● TASK DIRECTIONS
Search the records below for the word "răng" and show every line where it occurs.

● DATA PROVIDED
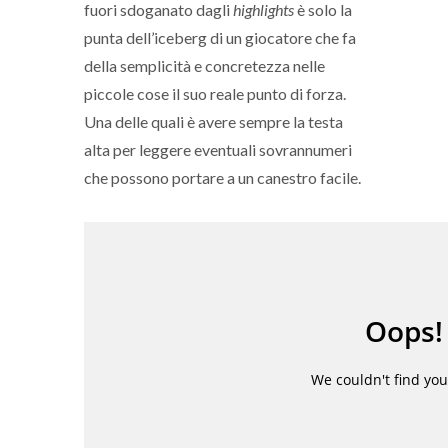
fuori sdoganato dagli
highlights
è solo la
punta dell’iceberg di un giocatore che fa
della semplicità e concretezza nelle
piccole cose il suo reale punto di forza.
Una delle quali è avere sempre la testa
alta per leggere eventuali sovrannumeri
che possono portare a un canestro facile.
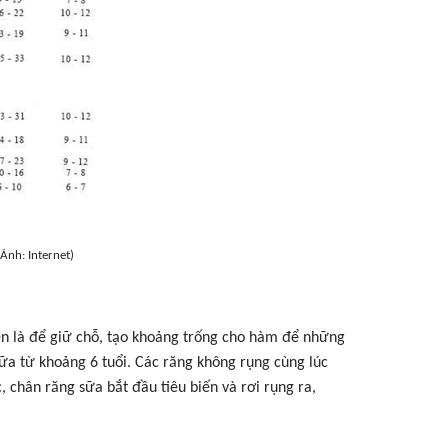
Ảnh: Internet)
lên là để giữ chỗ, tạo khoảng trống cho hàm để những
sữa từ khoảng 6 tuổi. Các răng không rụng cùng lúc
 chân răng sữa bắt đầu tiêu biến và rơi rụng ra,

--

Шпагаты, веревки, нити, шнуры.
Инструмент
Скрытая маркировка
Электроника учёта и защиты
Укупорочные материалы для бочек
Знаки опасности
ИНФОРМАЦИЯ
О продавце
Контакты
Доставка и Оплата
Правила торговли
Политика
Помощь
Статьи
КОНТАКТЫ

● EXERCISE RESPONSE
sữa từ khoảng 6 tuổi. Các răng không rụng cùng lúc
 chân răng sữa bắt đầu tiêu biến và rơi rụng ra,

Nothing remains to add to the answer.